Santa Catarina bateu recorde na exportação de carnes
Estado teve maior resultado da série histórica, iniciada em 1997
Santa Catarina encerrou 2025 com resultado inédito nas vendas externas de proteínas animais, ao registrar 2 milhões de toneladas embarcadas e receita de US$ 4,50 bilhões. O desempenho representa crescimento de 2,8% em volume e de 8,4% em valor na comparação com 2024, consolidando o melhor resultado da série histórica iniciada em 1997 e ampliando a participação catarinense no mercado global.
Os dados são do Ministério do Desenvolvimento, Indústria, Comércio e Serviços (MDIC), organizados pelo Centro de Socioeconomia e Planejamento Agrícola (Epagri/Cepa).
No acumulado do ano, Santa Catarina respondeu por 19,5% do total de carnes enviadas pelo Brasil ao exterior, ocupando a segunda posição entre os estados exportadores e mantendo relevância no comércio internacional de alimentos de origem animal.
Em dezembro, os embarques somaram 193 mil toneladas, com faturamento de US$ 428,6 milhões.
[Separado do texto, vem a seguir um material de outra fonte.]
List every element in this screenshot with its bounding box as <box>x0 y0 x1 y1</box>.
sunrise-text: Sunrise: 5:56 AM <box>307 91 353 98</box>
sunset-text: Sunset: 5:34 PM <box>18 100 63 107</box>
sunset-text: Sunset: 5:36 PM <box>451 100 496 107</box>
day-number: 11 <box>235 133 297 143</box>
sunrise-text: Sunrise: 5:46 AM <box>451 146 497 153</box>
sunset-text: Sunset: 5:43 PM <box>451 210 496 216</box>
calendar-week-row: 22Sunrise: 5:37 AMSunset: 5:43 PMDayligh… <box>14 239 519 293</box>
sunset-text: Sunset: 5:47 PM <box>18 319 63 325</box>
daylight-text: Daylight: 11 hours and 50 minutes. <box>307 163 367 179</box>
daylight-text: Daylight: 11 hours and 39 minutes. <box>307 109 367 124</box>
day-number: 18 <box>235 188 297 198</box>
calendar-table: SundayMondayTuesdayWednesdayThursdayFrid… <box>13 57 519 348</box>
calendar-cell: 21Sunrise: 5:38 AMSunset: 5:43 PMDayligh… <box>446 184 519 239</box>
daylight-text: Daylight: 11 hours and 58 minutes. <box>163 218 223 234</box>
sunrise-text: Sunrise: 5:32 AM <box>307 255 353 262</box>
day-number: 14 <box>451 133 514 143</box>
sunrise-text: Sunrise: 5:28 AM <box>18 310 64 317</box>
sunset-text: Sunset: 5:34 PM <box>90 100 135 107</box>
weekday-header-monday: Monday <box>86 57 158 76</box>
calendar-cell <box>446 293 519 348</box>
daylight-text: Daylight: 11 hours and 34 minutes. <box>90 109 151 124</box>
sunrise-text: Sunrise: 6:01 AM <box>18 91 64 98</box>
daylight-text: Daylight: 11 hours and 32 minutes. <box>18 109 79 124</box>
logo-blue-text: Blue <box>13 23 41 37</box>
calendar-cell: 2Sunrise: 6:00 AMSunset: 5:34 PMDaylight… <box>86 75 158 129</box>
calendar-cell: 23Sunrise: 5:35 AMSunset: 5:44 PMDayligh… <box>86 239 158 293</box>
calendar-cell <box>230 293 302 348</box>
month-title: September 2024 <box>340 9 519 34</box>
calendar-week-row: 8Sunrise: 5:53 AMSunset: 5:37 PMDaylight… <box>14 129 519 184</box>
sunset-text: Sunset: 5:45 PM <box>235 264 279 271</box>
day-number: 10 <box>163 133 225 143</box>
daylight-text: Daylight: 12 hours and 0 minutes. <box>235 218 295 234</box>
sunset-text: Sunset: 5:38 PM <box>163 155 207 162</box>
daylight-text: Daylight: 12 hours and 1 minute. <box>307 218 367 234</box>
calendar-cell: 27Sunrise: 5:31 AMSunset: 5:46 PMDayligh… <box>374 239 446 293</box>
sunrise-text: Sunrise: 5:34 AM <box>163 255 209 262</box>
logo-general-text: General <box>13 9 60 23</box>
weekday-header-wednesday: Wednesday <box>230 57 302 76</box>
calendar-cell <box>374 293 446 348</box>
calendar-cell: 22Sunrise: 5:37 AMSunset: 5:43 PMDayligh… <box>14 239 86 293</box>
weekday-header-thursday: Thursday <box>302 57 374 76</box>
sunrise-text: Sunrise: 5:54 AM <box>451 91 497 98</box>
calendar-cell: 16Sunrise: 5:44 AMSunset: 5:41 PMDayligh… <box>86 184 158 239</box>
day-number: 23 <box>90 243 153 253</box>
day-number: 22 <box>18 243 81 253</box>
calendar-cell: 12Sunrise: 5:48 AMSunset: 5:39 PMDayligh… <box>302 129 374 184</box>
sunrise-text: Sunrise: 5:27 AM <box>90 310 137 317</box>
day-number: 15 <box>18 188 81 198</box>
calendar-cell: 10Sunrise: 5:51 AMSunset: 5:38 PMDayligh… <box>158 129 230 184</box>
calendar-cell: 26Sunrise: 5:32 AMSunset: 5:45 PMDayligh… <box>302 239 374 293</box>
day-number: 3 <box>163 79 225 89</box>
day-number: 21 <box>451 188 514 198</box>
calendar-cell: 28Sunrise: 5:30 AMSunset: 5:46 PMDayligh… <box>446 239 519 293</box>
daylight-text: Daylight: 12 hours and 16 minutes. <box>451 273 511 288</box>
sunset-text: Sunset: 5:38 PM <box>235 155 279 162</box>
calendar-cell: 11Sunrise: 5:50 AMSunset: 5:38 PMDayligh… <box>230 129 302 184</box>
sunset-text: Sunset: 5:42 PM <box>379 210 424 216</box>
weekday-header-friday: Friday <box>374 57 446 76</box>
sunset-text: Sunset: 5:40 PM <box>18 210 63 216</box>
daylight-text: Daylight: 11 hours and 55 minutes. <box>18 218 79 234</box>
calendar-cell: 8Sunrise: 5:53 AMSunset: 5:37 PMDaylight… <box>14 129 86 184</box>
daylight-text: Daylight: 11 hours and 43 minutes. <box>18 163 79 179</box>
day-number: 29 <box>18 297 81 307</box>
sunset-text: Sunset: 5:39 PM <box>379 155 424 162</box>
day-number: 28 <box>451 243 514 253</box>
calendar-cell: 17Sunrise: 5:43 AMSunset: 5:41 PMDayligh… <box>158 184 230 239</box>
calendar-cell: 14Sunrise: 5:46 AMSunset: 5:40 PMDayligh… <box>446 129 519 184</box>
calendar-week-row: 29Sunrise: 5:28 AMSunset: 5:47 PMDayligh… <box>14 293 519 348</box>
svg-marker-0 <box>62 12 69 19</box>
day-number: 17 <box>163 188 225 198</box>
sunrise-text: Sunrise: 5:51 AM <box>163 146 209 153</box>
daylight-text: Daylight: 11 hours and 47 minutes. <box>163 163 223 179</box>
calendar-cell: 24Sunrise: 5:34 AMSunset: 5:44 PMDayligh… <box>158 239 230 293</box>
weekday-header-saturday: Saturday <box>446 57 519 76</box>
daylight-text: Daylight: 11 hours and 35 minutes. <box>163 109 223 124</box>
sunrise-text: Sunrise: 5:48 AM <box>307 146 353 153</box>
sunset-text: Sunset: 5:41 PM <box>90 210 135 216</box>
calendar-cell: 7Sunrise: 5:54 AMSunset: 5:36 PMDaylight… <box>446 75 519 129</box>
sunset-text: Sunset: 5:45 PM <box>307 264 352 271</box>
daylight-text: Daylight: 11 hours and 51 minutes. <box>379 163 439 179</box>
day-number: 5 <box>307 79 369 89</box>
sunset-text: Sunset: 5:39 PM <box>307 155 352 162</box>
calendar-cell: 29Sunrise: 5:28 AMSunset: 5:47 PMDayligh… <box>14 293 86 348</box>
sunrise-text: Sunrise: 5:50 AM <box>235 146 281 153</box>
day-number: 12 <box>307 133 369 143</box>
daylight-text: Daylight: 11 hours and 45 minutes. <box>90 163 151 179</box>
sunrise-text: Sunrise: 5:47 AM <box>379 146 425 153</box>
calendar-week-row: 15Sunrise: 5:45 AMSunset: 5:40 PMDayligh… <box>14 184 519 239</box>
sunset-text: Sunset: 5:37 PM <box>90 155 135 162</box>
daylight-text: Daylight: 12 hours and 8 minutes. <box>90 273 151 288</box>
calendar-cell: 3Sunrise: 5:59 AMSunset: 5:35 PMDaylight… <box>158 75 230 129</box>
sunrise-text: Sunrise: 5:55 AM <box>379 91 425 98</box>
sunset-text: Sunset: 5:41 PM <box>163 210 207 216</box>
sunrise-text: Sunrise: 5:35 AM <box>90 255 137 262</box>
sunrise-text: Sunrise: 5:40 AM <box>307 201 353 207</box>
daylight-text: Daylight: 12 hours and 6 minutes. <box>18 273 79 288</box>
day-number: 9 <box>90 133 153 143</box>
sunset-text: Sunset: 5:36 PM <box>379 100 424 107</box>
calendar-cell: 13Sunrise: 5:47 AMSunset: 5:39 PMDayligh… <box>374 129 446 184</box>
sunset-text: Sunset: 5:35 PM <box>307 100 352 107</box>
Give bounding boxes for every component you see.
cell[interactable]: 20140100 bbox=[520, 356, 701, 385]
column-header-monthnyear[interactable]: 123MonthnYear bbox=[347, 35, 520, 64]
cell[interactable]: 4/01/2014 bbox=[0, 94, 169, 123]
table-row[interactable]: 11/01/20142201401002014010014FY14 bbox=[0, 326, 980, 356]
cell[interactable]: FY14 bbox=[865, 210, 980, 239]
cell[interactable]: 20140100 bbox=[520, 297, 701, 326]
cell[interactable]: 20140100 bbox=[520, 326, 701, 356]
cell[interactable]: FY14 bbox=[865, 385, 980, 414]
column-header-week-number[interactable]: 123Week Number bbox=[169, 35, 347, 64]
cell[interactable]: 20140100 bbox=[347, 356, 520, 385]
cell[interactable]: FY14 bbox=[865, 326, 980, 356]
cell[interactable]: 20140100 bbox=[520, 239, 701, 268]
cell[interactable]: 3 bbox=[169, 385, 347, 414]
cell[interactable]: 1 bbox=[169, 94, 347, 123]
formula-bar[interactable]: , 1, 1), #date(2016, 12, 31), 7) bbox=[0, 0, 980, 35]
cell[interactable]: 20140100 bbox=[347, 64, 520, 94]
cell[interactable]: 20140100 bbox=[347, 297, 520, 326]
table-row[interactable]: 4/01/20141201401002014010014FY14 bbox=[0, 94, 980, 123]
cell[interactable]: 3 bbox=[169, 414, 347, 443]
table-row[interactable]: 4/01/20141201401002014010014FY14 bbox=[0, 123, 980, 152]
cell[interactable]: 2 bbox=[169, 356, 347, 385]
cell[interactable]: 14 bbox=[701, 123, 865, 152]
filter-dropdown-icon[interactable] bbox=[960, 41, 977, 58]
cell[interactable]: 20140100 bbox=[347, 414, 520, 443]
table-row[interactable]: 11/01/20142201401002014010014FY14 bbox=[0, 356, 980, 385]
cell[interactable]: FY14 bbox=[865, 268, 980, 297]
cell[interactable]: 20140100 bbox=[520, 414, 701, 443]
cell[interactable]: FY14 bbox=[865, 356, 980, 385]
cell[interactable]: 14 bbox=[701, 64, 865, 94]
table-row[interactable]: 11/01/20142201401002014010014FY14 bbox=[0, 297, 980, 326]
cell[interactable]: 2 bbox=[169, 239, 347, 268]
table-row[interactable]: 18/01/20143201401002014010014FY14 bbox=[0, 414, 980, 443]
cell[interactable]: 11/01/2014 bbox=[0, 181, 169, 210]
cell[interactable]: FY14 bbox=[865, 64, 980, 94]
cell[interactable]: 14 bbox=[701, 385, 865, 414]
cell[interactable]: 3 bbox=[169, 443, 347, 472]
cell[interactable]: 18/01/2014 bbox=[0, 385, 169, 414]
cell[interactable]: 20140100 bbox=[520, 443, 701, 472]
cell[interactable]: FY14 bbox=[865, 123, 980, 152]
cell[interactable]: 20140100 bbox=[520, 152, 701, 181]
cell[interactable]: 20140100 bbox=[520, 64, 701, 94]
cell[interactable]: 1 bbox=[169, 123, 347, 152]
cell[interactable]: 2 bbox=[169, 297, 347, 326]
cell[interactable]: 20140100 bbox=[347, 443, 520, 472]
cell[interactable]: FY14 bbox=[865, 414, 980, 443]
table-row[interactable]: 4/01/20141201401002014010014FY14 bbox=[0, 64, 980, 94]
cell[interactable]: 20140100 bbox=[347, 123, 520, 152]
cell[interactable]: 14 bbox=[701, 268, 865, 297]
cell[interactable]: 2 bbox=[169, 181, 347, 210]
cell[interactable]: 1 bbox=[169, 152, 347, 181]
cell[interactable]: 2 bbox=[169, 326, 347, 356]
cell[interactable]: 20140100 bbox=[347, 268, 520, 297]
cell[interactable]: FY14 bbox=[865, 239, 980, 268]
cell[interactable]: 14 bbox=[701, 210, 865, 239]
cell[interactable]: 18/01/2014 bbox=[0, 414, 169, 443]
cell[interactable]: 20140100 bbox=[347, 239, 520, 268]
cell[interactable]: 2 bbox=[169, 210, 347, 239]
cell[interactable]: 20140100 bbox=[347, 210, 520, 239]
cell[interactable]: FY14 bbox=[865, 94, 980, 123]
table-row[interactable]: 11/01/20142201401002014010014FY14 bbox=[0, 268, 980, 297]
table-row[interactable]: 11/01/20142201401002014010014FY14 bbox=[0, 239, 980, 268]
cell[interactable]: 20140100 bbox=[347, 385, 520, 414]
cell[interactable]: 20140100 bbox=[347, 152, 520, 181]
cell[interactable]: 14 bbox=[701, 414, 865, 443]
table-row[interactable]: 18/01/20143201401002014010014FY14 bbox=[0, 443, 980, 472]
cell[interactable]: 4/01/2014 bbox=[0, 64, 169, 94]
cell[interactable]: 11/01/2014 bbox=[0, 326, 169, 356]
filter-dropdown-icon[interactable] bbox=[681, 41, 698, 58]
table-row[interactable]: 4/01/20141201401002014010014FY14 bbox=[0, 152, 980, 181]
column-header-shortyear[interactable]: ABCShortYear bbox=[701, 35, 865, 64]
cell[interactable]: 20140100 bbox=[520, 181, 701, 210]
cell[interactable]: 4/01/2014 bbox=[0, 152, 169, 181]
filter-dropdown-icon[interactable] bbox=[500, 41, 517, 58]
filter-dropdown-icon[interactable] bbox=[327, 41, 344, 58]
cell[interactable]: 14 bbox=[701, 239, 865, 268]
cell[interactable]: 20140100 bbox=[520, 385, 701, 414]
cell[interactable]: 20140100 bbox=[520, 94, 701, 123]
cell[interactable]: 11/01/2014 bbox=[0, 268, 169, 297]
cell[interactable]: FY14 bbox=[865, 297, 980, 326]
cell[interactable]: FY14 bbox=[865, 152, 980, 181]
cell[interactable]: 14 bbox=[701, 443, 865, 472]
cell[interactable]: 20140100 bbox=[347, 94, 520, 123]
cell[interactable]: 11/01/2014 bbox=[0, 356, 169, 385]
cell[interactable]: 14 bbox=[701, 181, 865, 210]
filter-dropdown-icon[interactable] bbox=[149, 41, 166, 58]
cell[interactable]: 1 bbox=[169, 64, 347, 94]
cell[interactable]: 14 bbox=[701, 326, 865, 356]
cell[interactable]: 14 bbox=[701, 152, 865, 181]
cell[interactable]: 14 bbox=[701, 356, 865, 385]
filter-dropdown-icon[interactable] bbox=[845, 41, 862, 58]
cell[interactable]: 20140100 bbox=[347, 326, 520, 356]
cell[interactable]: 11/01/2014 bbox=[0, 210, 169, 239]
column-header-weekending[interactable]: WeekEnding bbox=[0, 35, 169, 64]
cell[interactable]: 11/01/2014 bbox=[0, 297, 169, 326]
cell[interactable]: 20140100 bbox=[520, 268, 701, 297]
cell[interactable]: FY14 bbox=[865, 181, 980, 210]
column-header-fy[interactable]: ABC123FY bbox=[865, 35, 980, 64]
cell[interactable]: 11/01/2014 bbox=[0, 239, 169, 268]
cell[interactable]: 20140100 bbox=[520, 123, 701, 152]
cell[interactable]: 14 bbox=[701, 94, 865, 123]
O resultado mensal apresentou avanço de 23,5% em quantidade e de 21,6% em receita em relação a novembro de 2025. Na comparação com dezembro de 2024, houve aumento de 14,1% no volume e de 17% no valor obtido. A carne de frango concentrou a maior parcela das remessas ao longo do ano.
Foram exportadas 1,20 milhão de toneladas, com receita de US$ 2,45 bilhões.
Em relação a 2024, o crescimento foi de 3% em quantidade e de 6,9% em faturamento. O valor alcançado é o maior da série histórica e o terceiro melhor desempenho anual em volume.
A Arábia Saudita liderou como principal destino, com 11,9% da receita anual, seguida pelos Países Baixos, com 11,6%, e pelo Japão, com 10,4%.
No cenário nacional, Santa Catarina concentrou 25,6% da receita e 23,3% do volume brasileiro de carne de frango exportado, permanecendo como o segundo maior vendedor do país.
As vendas externas de carne suína também atingiram patamar histórico. No acumulado de 2025, foram embarcadas 748,8 mil toneladas, com receita de US$ 1,85 bilhão.
O avanço foi de 4,1% em quantidade e de 9,4% em valor frente ao ano anterior, mantendo o estado como principal produtor e exportador nacional, respondendo por 50,9% do volume e 51,8% da receita das exportações brasileiras de carne suína.
Os principais mercados foram Japão, Filipinas e China. Já o México alcançou a quarta posição, com elevação de 78,7% em quantidade e de 82,8% em receita na comparação anual. O estado também ampliou as remessas de carne de peru, com aumento de 6,9% em volume e crescimento de 60,3% no faturamento.